Why AtScale Was Founded
Dave Mariani, Co-Founder and Chief Strategy Officer, AtScale
While running data pipelines and analytics for Yahoo! in 2012, I struggled to keep up with the growth of our advertising data and make it usable for the business. We had truly big data before the term “Big Data” was invented. On top of the data volume challenge, I had several internal and external customers who all wanted to consume this data using different tools and applications. The result was utter chaos.
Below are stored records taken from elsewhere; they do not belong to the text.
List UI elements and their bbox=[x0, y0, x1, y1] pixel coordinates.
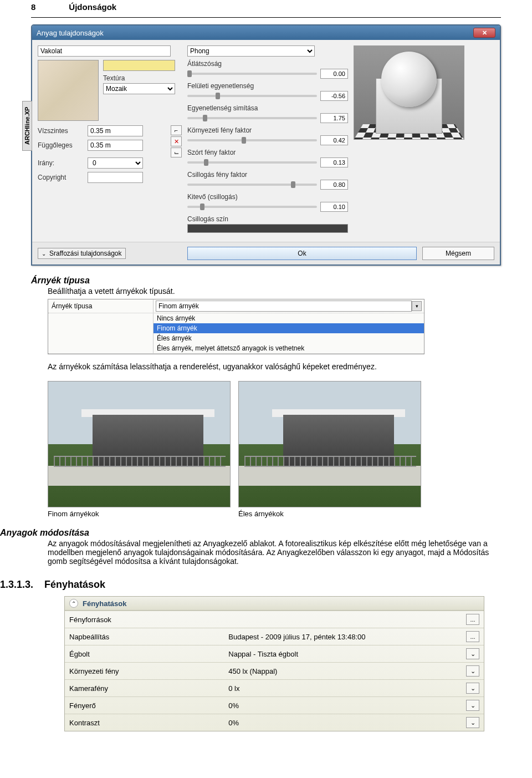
transparency-slider[interactable] bbox=[187, 73, 317, 75]
bump-smooth-value[interactable]: 1.75 bbox=[320, 113, 348, 123]
dialog-body: ARCHline.XP Textúra Mozaik Vízszintes bbox=[32, 40, 500, 242]
light-panel-header[interactable]: ⌃ Fényhatások bbox=[65, 597, 484, 611]
specular-slider[interactable] bbox=[187, 184, 317, 186]
bump-smooth-slider[interactable] bbox=[187, 117, 317, 119]
close-button[interactable]: ✕ bbox=[473, 28, 495, 38]
ambient-value[interactable]: 0.42 bbox=[320, 135, 348, 145]
light-row-button[interactable]: ⌄ bbox=[466, 665, 479, 677]
shadow-option-soft[interactable]: Finom árnyék bbox=[154, 323, 424, 333]
link-lock-button[interactable]: ✕ bbox=[171, 136, 182, 146]
light-row-label: Kontraszt bbox=[65, 716, 224, 730]
spec-exp-slider[interactable] bbox=[187, 206, 317, 208]
shadow-type-panel: Árnyék típusa Finom árnyék ▾ Nincs árnyé… bbox=[48, 299, 424, 354]
light-row-value: Nappal - Tiszta égbolt⌄ bbox=[224, 645, 484, 662]
section-heading: 1.3.1.3. Fényhatások bbox=[0, 579, 501, 591]
shadow-dropdown-button[interactable]: ▾ bbox=[412, 301, 422, 311]
light-row-button[interactable]: ⌄ bbox=[466, 683, 479, 694]
horizontal-input[interactable] bbox=[88, 125, 143, 136]
ok-button[interactable]: Ok bbox=[187, 247, 417, 260]
light-row-value: 0 lx⌄ bbox=[224, 680, 484, 696]
preview-3d bbox=[354, 45, 464, 140]
shadow-type-label: Árnyék típusa bbox=[48, 299, 154, 313]
shadow-type-select[interactable]: Finom árnyék bbox=[156, 301, 412, 312]
dialog-title: Anyag tulajdonságok bbox=[37, 29, 104, 37]
render-soft-caption: Finom árnyékok bbox=[48, 510, 231, 518]
light-row-button[interactable]: ... bbox=[466, 631, 479, 642]
shadow-type-heading: Árnyék típusa bbox=[31, 276, 501, 286]
shadow-option-hard[interactable]: Éles árnyék bbox=[154, 333, 424, 343]
texture-select[interactable]: Mozaik bbox=[103, 83, 175, 94]
light-row: ÉgboltNappal - Tiszta égbolt⌄ bbox=[65, 645, 484, 662]
shadow-options-list: Nincs árnyék Finom árnyék Éles árnyék Él… bbox=[154, 313, 424, 353]
bump-slider[interactable] bbox=[187, 95, 317, 97]
shader-select[interactable]: Phong bbox=[187, 45, 315, 57]
light-row-label: Kamerafény bbox=[65, 682, 224, 695]
hatch-properties-button[interactable]: ⌄ Sraffozási tulajdonságok bbox=[38, 248, 126, 259]
specular-label: Csillogás fény faktor bbox=[187, 171, 348, 179]
render-compare: Finom árnyékok Éles árnyékok bbox=[48, 381, 501, 518]
light-panel-title: Fényhatások bbox=[83, 599, 126, 608]
vertical-label: Függőleges bbox=[38, 141, 88, 149]
render-soft-image bbox=[48, 381, 231, 507]
bump-value[interactable]: -0.56 bbox=[320, 91, 348, 101]
bump-label: Felületi egyenetlenség bbox=[187, 82, 348, 90]
titlebar[interactable]: Anyag tulajdonságok ✕ bbox=[32, 26, 500, 40]
shadow-option-transparent[interactable]: Éles árnyék, melyet áttetsző anyagok is … bbox=[154, 343, 424, 353]
texture-label: Textúra bbox=[103, 74, 175, 82]
column-middle: Phong Átlátszóság0.00 Felületi egyenetle… bbox=[187, 45, 348, 236]
light-row: Kontraszt0%⌄ bbox=[65, 714, 484, 731]
collapse-icon[interactable]: ⌃ bbox=[69, 599, 78, 608]
light-row-button[interactable]: ⌄ bbox=[466, 700, 479, 711]
direction-select[interactable]: 0 bbox=[88, 157, 143, 169]
side-tab[interactable]: ARCHline.XP bbox=[22, 101, 32, 151]
spec-color-swatch[interactable] bbox=[187, 224, 348, 233]
render-hard-image bbox=[238, 381, 421, 507]
spec-exp-label: Kitevő (csillogás) bbox=[187, 193, 348, 201]
texture-swatch[interactable] bbox=[38, 60, 99, 121]
light-row-button[interactable]: ... bbox=[466, 614, 479, 625]
close-icon: ✕ bbox=[482, 29, 487, 37]
bump-smooth-label: Egyenetlenség simítása bbox=[187, 104, 348, 112]
light-row-value: Budapest - 2009 július 17, péntek 13:48:… bbox=[224, 628, 484, 645]
vertical-input[interactable] bbox=[88, 140, 143, 151]
light-row-value: 0%⌄ bbox=[224, 697, 484, 714]
page-number: 8 bbox=[31, 2, 35, 12]
materials-body: Az anyagok módosításával megjelenítheti … bbox=[48, 539, 501, 566]
light-row: Kamerafény0 lx⌄ bbox=[65, 679, 484, 696]
transparency-value[interactable]: 0.00 bbox=[320, 69, 348, 79]
light-row-button[interactable]: ⌄ bbox=[466, 717, 479, 728]
light-row-value: ... bbox=[224, 611, 484, 628]
light-effects-panel: ⌃ Fényhatások Fényforrások...Napbeállítá… bbox=[64, 596, 484, 731]
chevron-down-icon: ⌄ bbox=[42, 251, 46, 257]
light-row-label: Fényforrások bbox=[65, 613, 224, 627]
diffuse-slider[interactable] bbox=[187, 161, 317, 164]
render-hard-caption: Éles árnyékok bbox=[238, 510, 421, 518]
color-swatch[interactable] bbox=[103, 60, 175, 71]
shadow-option-none[interactable]: Nincs árnyék bbox=[154, 313, 424, 323]
link-top-button[interactable]: ⌐ bbox=[171, 125, 182, 135]
light-row-button[interactable]: ⌄ bbox=[466, 648, 479, 659]
light-row-label: Napbeállítás bbox=[65, 630, 224, 644]
material-properties-dialog: Anyag tulajdonságok ✕ ARCHline.XP Textúr… bbox=[31, 24, 501, 266]
shadow-note: Az árnyékok számítása lelassíthatja a re… bbox=[48, 362, 501, 371]
link-bottom-button[interactable]: ⌙ bbox=[171, 148, 182, 157]
spec-exp-value[interactable]: 0.10 bbox=[320, 202, 348, 212]
diffuse-label: Szórt fény faktor bbox=[187, 149, 348, 156]
light-row: NapbeállításBudapest - 2009 július 17, p… bbox=[65, 628, 484, 645]
light-row-value: 450 lx (Nappal)⌄ bbox=[224, 663, 484, 679]
ambient-slider[interactable] bbox=[187, 139, 317, 141]
diffuse-value[interactable]: 0.13 bbox=[320, 157, 348, 167]
materials-heading: Anyagok módosítása bbox=[0, 528, 501, 538]
material-name-input[interactable] bbox=[38, 45, 171, 57]
specular-value[interactable]: 0.80 bbox=[320, 180, 348, 190]
light-row-label: Égbolt bbox=[65, 647, 224, 661]
cancel-button[interactable]: Mégsem bbox=[422, 247, 494, 260]
copyright-input[interactable] bbox=[88, 172, 143, 183]
shadow-type-intro: Beállíthatja a vetett árnyékok típusát. bbox=[48, 287, 501, 296]
light-row-label: Környezeti fény bbox=[65, 664, 224, 678]
light-row-label: Fényerő bbox=[65, 699, 224, 713]
page-header: 8 Újdonságok bbox=[31, 0, 501, 18]
hatch-label: Sraffozási tulajdonságok bbox=[49, 250, 122, 257]
copyright-label: Copyright bbox=[38, 174, 88, 181]
spec-color-label: Csillogás szín bbox=[187, 215, 348, 223]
Our most simple terms of “page views” and “ad impressions” had different definitions across our business units – there was no single source of truth for our most basic business metrics and my users didn’t trust our data.
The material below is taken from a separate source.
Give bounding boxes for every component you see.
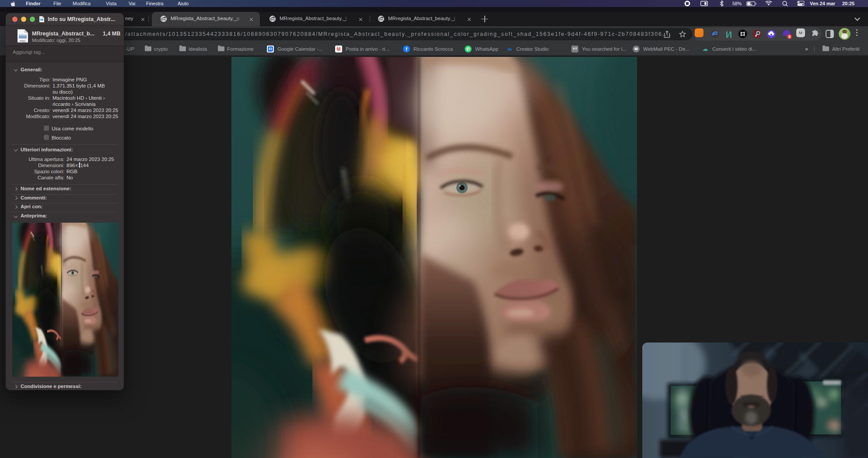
svg-text:5: 5 <box>788 35 791 39</box>
svg-text:PNG: PNG <box>20 40 25 42</box>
I needed a Universal Semantic Layer, or data API that would:
- Work with a variety of data consumers and tools
- Deliver fast, consistent query performance
- Define secure metrics in once place with an easy to use business interface
- Provide a self-serve interface for business analysts and data scientists
- Scale with our business
- Minimize manual data engineering
- Avoid data copies and data movement
At the time, there was no single solution that could meet my objectives. So, to satisfy these requirements, I forced a shotgun marriage of Hadoop, Oracle and SQL Server Analysis Services (SSAS). The data landed in Hadoop, was pre-aggregated and ETL’ed into Oracle as a staging area, and then processed into an SSAS cube for end-user consumption. My SSAS cube ended up becoming the largest SSAS cube in the world at 24TB for 3 months of data. While five times larger than the next largest cube, 24TB is really not “Big Data” in my definition. Yet, keeping that beast fed required a delicate dance involving NetApp snapshots and tricked out ETL code. But my end users loved it and they were able to do wonderful, revenue-producing things with it. I really needed a way of having my cake (OLAP functionality) and eating it too (without the OLAP architecture).